For purposes of this disclosure, certain aspects, advantages, and novel features are described herein. Not necessarily all such advantages may be achieved in accordance with any particular embodiment. Thus, for example, those skilled in the art will recognize that the disclosure may be embodied or carried out in a manner that achieves one advantage or a group of advantages as taught herein without necessarily achieving other advantages as may be taught or suggested herein.

Conditional language, such as “can,” “could,” “might,” or “may,” unless specifically stated otherwise, or otherwise understood within the context as used, is generally intended to convey that certain embodiments include, while other embodiments do not include, certain features, elements, and/or steps. Thus, such conditional language is not generally intended to imply that features, elements, and/or steps are in any way required for one or more embodiments or that one or more embodiments necessarily include logic for deciding, with or without user input or prompting, whether these features, elements, and/or steps are included or are to be performed in any particular embodiment.

Conjunctive language such as the phrase “at least one of X, Y, and Z,” unless specifically stated otherwise, is otherwise understood with the context as used in general to convey that an item, term, etc. may be either X, Y, or Z. Thus, such conjunctive language is not generally intended to imply that certain embodiments require the presence of at least one of X, at least one of Y, and at least one of Z.

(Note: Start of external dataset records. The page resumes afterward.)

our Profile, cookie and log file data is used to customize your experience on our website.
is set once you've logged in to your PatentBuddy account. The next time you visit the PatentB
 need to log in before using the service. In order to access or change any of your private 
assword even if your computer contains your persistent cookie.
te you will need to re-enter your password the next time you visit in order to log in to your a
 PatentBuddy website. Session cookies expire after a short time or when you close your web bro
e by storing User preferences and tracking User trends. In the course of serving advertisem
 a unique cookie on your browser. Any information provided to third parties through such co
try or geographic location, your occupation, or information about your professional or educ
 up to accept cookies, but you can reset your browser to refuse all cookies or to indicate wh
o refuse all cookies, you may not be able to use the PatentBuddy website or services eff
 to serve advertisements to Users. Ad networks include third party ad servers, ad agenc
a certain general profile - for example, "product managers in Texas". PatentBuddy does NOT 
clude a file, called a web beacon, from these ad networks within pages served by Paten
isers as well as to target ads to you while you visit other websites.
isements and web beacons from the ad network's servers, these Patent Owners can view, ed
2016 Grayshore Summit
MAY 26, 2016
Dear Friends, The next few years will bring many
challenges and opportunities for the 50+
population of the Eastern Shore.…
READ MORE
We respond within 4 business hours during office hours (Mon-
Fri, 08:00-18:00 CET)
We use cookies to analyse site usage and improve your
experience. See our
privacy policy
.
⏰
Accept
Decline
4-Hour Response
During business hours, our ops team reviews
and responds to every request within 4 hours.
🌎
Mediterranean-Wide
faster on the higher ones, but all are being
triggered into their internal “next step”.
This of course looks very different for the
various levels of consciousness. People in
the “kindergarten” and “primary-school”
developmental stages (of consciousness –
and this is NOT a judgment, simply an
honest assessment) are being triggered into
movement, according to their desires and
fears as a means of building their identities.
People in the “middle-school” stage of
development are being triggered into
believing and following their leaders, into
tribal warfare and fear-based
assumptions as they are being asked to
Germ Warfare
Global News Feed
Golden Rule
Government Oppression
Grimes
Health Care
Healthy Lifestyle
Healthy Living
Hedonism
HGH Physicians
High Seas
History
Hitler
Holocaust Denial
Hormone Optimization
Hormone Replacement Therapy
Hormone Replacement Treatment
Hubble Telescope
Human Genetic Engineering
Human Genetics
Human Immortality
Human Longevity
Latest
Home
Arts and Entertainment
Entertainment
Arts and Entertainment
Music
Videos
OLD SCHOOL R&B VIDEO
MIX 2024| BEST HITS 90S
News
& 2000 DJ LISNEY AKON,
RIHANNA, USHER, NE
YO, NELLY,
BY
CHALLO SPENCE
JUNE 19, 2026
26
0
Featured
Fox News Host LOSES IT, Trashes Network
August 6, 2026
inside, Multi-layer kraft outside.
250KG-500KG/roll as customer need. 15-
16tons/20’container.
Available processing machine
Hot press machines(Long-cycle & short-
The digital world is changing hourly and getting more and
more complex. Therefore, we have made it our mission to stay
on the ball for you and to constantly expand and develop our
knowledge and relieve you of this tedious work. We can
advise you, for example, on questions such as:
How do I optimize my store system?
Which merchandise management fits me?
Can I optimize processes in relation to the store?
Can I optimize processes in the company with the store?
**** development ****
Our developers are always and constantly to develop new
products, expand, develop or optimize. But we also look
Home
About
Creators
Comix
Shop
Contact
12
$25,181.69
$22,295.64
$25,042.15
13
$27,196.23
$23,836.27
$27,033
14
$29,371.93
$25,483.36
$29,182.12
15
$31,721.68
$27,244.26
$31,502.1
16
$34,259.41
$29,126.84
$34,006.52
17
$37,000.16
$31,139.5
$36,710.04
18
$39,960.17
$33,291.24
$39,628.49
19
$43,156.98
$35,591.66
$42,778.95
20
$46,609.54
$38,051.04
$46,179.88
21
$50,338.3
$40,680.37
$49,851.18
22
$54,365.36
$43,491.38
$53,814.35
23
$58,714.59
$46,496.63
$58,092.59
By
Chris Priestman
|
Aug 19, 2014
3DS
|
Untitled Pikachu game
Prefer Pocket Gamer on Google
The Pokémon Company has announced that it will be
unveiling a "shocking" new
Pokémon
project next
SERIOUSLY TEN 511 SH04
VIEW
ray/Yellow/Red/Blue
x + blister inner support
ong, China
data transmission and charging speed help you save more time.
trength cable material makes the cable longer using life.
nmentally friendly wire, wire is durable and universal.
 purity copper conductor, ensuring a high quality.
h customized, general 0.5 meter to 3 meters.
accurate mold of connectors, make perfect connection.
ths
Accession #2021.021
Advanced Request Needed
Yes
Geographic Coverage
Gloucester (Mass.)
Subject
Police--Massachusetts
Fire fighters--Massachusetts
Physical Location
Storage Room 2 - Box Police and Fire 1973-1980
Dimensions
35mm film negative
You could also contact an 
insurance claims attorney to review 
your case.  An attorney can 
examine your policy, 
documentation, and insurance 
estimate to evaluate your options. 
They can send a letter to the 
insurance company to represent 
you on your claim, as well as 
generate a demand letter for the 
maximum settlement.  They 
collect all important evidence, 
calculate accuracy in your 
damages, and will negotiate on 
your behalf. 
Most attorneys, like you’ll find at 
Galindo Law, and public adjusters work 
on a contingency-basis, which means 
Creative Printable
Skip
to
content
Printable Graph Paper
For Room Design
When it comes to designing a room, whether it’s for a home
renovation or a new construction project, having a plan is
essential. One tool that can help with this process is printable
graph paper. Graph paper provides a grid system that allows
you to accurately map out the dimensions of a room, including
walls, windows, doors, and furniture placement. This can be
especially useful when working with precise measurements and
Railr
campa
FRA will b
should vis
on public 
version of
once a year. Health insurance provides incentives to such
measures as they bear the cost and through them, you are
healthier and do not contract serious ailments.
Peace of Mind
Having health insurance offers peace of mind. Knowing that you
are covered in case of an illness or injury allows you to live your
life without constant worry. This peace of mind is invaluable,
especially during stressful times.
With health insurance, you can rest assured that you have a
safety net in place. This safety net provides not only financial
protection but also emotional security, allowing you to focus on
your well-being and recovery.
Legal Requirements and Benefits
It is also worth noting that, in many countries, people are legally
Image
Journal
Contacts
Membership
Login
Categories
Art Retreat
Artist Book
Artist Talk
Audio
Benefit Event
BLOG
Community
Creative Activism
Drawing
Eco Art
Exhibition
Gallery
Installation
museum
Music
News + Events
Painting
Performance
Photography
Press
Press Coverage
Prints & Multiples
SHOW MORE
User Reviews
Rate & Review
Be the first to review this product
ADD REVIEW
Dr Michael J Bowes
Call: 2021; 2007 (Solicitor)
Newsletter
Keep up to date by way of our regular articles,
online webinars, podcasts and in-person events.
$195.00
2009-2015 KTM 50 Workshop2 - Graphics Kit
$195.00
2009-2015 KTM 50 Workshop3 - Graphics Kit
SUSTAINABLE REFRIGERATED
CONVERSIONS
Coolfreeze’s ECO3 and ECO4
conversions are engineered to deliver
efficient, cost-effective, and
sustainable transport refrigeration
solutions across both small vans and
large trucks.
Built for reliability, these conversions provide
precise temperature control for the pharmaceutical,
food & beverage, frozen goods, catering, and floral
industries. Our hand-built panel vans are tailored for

Language of degree used herein, such as the terms “approximately,” “about,” “generally,” and “substantially” as used herein represent a value, amount, or characteristic close to the stated value, amount, or characteristic that still performs a desired function or achieves a desired result.

The scope of the present disclosure is not intended to be limited by the specific disclosures of embodiments in this section or elsewhere in this specification, and may be defined by claims as presented in this section or elsewhere in this specification or as presented in the future. The language of the claims is to be interpreted broadly based on the language employed in the claims and not limited to the examples described in the present specification or during the prosecution of the application, which examples are to be construed as non-exclusive.

While certain embodiments have been described, these embodiments have been presented by way of example only, and are not intended to limit the scope of the disclosure. Indeed, the novel methods and systems described herein may be embodied in a variety of other forms. Furthermore, various omissions, substitutions and changes in the systems and methods described herein may be made without departing from the spirit of the disclosure. The accompanying claims and their equivalents are intended to cover such forms or modifications as would fall within the scope and spirit of the disclosure. Accordingly, the scope of the present inventions is defined only by reference to the appended claims.